- **TASK DIRECTIONS**
Look through the data for the string "Visitenkarten". Copy every line where it is found.

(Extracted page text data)
________________

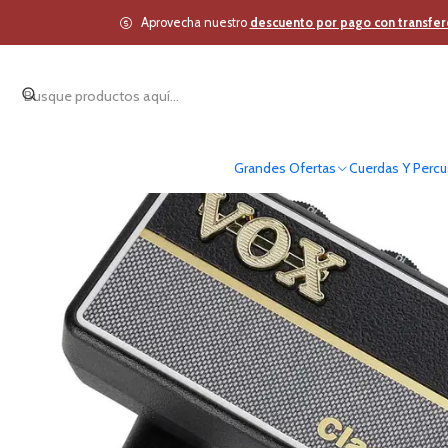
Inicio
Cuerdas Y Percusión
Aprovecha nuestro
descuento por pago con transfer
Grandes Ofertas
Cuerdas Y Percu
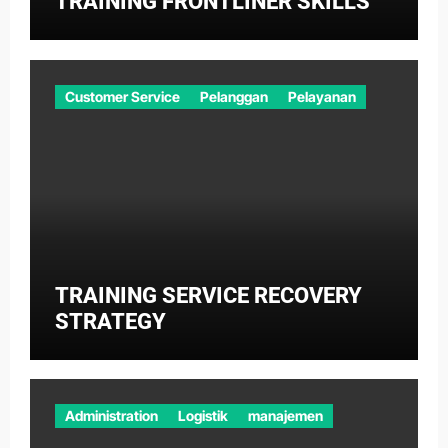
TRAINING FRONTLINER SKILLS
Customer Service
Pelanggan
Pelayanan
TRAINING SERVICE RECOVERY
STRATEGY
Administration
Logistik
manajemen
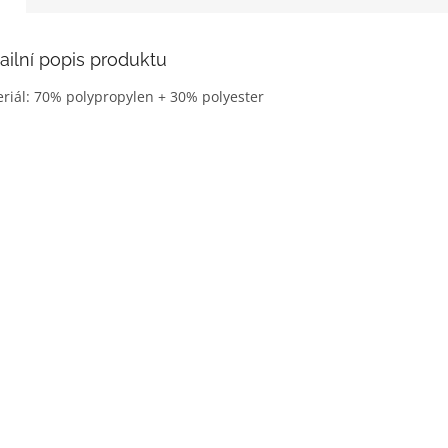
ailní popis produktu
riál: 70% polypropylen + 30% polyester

________________

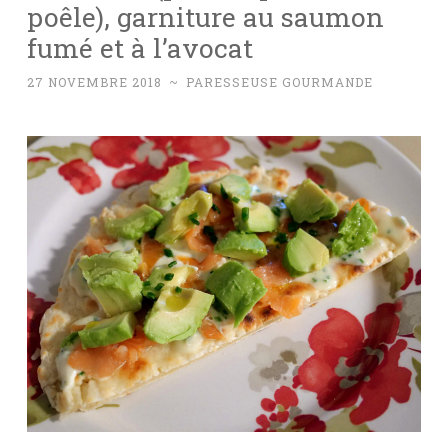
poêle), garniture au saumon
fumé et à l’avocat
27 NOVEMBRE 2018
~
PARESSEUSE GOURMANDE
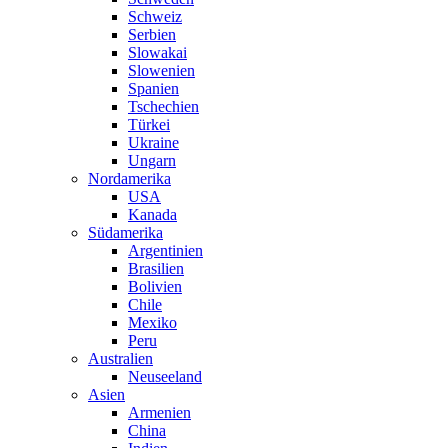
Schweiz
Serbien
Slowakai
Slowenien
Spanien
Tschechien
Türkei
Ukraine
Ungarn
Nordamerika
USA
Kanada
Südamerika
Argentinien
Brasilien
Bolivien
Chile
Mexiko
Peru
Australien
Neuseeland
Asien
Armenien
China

________________

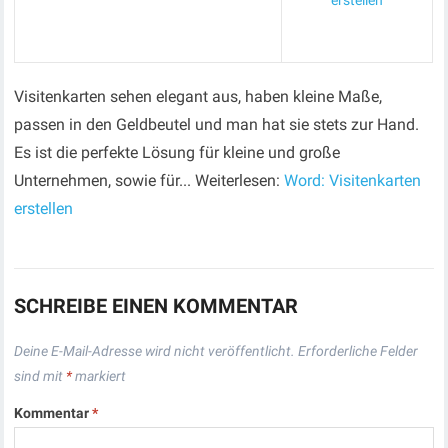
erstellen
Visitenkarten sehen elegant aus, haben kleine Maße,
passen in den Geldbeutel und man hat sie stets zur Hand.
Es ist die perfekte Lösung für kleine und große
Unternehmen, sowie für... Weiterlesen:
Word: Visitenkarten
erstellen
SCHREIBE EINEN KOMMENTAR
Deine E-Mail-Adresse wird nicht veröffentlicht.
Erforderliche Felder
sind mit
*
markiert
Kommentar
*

________________

- **COMPLETED EXERCISE**
Visitenkarten sehen elegant aus, haben kleine Maße,
Word: Visitenkarten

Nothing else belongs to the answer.